• [Exercise]:
Tell how many lines in the following entries include the word "доктор", giving the figure alone.
::: Data :::
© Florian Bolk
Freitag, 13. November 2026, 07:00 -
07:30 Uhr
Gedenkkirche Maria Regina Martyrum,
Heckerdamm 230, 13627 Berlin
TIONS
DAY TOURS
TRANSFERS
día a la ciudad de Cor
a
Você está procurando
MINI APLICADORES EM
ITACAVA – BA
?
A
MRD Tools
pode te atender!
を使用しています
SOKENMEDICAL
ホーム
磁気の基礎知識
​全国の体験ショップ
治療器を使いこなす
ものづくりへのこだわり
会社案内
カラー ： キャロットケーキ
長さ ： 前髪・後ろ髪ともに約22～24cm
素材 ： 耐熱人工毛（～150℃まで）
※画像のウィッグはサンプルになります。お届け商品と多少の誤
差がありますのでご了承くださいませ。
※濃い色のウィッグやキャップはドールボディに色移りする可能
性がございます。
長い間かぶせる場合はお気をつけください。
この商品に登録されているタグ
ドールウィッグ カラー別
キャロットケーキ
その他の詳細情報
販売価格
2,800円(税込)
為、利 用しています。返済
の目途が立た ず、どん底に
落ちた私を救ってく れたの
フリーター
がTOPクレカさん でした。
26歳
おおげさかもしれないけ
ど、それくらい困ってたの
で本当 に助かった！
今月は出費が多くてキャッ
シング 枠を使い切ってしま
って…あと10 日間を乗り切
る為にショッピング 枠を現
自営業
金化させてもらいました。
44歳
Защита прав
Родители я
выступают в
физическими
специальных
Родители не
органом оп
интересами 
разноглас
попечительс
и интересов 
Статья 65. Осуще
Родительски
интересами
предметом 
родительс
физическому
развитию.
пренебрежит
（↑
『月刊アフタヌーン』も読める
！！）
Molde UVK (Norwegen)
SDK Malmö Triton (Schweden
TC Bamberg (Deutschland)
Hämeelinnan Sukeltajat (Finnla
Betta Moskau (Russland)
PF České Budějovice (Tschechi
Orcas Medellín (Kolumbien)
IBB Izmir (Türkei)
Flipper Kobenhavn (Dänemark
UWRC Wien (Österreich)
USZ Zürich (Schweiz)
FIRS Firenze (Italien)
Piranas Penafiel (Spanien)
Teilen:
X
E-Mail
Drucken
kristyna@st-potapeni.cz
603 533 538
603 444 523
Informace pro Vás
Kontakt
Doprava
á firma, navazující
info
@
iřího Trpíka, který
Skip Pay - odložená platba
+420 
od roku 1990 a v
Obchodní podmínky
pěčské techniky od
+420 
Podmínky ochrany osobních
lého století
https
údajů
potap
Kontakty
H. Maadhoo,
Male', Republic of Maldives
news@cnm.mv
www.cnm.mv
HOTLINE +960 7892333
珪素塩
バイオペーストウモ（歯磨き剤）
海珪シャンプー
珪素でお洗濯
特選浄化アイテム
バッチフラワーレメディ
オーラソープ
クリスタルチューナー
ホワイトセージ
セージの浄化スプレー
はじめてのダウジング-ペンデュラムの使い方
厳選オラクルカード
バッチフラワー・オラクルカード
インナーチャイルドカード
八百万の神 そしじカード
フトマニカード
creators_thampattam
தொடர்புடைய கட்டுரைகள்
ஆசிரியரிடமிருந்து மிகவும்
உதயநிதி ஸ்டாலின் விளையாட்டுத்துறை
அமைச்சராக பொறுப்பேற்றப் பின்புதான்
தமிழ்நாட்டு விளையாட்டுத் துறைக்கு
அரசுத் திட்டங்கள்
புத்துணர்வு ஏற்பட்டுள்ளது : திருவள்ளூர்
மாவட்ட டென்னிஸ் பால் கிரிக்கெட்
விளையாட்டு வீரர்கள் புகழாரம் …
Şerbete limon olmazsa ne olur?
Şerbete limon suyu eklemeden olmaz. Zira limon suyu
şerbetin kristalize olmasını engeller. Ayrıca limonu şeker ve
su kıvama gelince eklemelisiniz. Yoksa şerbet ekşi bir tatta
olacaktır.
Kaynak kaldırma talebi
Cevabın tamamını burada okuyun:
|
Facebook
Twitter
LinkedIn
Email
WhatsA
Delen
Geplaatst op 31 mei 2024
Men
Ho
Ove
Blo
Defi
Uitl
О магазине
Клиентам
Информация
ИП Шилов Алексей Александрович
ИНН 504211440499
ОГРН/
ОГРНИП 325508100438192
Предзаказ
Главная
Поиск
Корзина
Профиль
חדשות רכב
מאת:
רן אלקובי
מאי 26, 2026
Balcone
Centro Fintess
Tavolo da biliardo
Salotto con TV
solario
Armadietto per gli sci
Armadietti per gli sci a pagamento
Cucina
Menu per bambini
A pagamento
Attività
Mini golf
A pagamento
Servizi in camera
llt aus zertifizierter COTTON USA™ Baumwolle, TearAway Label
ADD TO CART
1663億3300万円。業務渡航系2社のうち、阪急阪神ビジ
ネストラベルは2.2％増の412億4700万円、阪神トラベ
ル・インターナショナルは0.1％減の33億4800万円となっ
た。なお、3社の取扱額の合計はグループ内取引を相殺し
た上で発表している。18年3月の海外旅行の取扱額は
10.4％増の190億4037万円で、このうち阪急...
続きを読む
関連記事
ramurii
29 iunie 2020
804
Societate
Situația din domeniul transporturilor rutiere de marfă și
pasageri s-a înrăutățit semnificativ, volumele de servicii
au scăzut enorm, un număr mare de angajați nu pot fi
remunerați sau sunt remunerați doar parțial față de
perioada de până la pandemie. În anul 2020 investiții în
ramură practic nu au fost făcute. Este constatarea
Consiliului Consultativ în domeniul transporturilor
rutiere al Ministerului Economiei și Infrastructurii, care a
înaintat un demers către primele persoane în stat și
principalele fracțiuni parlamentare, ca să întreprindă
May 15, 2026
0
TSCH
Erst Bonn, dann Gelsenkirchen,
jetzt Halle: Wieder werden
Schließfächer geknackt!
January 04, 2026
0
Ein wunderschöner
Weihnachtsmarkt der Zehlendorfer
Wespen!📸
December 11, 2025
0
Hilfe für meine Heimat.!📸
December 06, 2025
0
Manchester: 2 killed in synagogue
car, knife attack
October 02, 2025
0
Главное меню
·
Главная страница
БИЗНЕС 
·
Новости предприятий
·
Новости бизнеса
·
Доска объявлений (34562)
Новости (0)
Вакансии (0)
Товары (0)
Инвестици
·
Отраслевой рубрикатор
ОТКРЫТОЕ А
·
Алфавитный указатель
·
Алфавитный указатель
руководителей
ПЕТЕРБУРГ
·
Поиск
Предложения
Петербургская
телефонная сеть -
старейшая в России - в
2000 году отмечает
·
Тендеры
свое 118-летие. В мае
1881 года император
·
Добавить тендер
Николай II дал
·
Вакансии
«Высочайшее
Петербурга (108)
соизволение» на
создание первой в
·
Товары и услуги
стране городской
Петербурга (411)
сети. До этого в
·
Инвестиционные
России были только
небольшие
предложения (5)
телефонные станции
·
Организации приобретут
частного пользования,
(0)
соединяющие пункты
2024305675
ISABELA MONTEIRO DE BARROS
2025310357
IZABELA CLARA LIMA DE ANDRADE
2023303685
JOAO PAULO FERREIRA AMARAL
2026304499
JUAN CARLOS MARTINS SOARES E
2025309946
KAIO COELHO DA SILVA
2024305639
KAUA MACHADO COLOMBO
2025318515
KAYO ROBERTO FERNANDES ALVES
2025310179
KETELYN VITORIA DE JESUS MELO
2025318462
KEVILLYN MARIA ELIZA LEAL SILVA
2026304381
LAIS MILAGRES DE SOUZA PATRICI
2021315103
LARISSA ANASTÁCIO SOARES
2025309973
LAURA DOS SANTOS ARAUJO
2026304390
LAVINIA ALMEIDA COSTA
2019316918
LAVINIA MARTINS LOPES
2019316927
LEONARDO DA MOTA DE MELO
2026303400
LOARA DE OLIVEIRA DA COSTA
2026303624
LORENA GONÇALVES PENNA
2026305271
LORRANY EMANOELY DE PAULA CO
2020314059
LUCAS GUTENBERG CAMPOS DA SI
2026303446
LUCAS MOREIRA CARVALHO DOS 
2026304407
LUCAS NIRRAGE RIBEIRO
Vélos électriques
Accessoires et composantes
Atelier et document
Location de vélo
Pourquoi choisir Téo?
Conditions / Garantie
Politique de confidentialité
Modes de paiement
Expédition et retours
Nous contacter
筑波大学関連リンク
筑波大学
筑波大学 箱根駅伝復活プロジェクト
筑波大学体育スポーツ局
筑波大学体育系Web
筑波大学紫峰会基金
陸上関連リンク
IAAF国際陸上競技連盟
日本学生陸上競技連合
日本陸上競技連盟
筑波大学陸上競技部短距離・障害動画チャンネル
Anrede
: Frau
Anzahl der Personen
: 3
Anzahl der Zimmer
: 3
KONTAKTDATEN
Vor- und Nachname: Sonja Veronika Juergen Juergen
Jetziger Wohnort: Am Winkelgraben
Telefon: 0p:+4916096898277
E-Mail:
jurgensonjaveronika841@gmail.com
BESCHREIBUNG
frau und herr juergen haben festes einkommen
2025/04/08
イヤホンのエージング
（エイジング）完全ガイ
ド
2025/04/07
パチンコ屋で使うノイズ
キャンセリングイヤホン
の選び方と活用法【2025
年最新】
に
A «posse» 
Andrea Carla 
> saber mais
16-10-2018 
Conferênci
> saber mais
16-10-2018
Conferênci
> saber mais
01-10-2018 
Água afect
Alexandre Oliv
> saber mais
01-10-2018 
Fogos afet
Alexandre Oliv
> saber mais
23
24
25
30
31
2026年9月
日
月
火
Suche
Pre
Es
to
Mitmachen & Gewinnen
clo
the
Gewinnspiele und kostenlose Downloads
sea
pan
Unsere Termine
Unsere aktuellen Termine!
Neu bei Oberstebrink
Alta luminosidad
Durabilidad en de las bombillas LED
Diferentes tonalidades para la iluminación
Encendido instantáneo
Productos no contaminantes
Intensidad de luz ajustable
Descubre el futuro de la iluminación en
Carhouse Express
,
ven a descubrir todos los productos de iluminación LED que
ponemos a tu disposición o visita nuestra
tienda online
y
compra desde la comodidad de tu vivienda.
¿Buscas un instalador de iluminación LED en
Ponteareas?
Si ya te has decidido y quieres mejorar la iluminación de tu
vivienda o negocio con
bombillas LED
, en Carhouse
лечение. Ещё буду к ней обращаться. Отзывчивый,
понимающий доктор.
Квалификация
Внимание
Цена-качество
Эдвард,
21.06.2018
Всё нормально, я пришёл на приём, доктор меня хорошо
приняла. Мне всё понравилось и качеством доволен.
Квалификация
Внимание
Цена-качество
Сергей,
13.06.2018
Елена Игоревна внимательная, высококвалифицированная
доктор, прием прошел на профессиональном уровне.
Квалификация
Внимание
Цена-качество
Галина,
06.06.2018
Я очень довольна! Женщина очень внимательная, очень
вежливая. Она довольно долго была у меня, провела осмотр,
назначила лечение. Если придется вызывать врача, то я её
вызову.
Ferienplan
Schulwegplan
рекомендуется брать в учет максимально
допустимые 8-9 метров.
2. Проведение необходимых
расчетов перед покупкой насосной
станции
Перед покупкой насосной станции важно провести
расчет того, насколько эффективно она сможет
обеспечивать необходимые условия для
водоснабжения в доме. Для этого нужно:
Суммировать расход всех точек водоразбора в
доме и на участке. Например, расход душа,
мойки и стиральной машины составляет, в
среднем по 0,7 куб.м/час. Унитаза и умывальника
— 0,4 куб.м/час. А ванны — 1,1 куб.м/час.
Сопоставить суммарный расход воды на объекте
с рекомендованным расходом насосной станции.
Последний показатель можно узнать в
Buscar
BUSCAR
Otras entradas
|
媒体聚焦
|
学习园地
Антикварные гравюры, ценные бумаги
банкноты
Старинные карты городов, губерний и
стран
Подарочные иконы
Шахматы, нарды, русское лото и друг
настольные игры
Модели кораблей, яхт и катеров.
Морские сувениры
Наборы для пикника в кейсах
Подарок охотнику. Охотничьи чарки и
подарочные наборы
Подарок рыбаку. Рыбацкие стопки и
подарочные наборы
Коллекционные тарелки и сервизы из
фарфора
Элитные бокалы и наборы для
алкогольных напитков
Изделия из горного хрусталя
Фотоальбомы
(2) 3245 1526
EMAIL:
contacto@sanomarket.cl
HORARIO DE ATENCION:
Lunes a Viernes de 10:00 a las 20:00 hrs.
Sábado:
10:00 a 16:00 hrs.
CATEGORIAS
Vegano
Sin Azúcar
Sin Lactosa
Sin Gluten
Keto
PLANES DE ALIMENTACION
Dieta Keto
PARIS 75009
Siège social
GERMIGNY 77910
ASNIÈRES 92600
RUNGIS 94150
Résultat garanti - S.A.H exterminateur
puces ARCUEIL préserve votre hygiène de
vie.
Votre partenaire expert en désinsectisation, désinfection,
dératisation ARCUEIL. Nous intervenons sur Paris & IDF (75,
:::
• [Solution below]:
3